- Task directions: Transcribe, word for word, every line from the one containing "Was ist das Crewmeister Magazin?" through the final line of the records, and omit the pictures.

[Page images and extracted text]
--

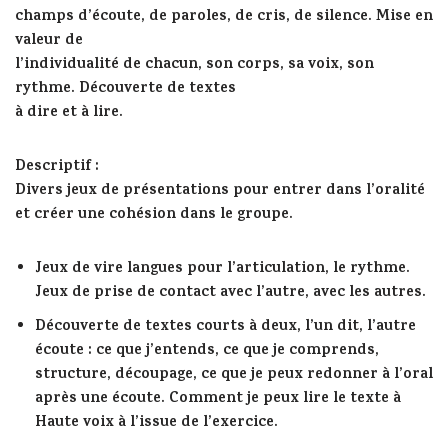
champs d’écoute, de paroles, de cris, de silence. Mise en
valeur de
l’individualité de chacun, son corps, sa voix, son
rythme. Découverte de textes
à dire et à lire.
Descriptif
:
Divers jeux de présentations pour entrer dans l’oralité
et créer une cohésion dans le groupe.
Jeux de vire langues pour l’articulation, le rythme.
Jeux de prise de contact avec l’autre, avec les autres.
Découverte de textes courts à deux, l’un dit, l’autre
écoute : ce que j’entends, ce que je comprends,
structure, découpage, ce que je peux redonner à l’oral
après une écoute. Comment je peux lire le texte à
Haute voix à l’issue de l’exercice.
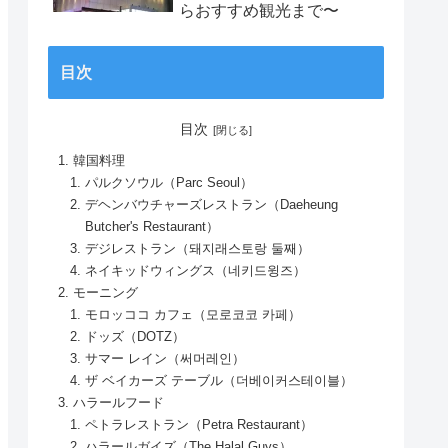
らおすすめ観光まで〜
目次
目次
韓国料理
パルクソウル（Parc Seoul）
デヘンバウチャーズレストラン（Daeheung
Butcher's Restaurant）
デジレストラン（돼지래스토랑 둘째）
ネイキッドウィングス（네키드윙즈）
モーニング
モロッココ カフェ（모로코코 카페）
ドッズ（DOTZ）
サマー レイン（써머레인）
ザ ベイカーズ テーブル（더베이커스테이블）
ハラールフード
ペトラレストラン（Petra Restaurant）
ハラールガイズ（The Halal Guys）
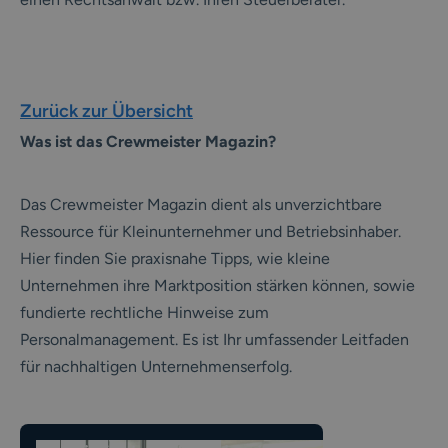
Zurück zur Übersicht
Was ist das Crewmeister Magazin?
Das Crewmeister Magazin dient als unverzichtbare
Ressource für Kleinunternehmer und Betriebsinhaber.
Hier finden Sie praxisnahe Tipps, wie kleine
Unternehmen ihre Marktposition stärken können, sowie
fundierte rechtliche Hinweise zum
Personalmanagement. Es ist Ihr umfassender Leitfaden
für nachhaltigen Unternehmenserfolg.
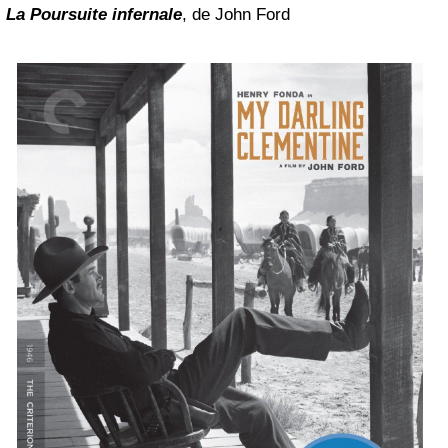
La Poursuite infernale
, de John Ford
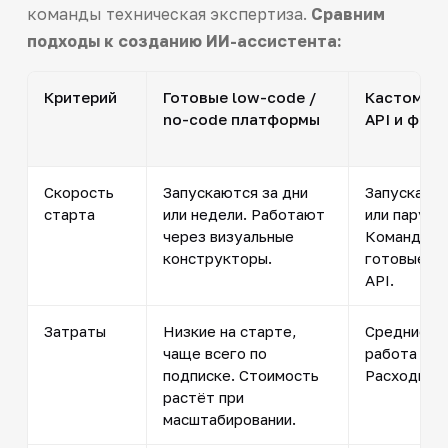
команды техническая экспертиза.
Сравним
подходы к созданию ИИ-ассистента:
Критерий
Готовые low-code /
Кастомиза
no-code платформы
API и фре
Скорость
Запускаются за дни
Запускаютс
старта
или недели. Работают
или пару м
через визуальные
Команда и
конструкторы.
готовые мо
API.
Затраты
Низкие на старте,
Средние: о
чаще всего по
работа раз
подписке. Стоимость
Расходы ле
растёт при
масштабировании.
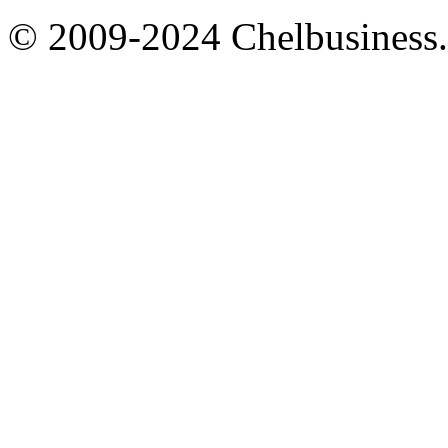
© 2009-2024 Chelbusiness.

--

- Written answer:
Was ist das Crewmeister Magazin?
Das Crewmeister Magazin dient als unverzichtbare
Ressource für Kleinunternehmer und Betriebsinhaber.
Hier finden Sie praxisnahe Tipps, wie kleine
Unternehmen ihre Marktposition stärken können, sowie
fundierte rechtliche Hinweise zum
Personalmanagement. Es ist Ihr umfassender Leitfaden
für nachhaltigen Unternehmenserfolg.
La Poursuite infernale
, de John Ford
команды техническая экспертиза.
Сравним
подходы к созданию ИИ-ассистента:
Критерий
Готовые low-code /
Кастомиза
no-code платформы
API и фре
Скорость
Запускаются за дни
Запускаютс
старта
или недели. Работают
или пару м
через визуальные
Команда и
конструкторы.
готовые мо
API.
Затраты
Низкие на старте,
Средние: о
чаще всего по
работа раз
подписке. Стоимость
Расходы ле
растёт при
масштабировании.
© 2009-2024 Chelbusiness.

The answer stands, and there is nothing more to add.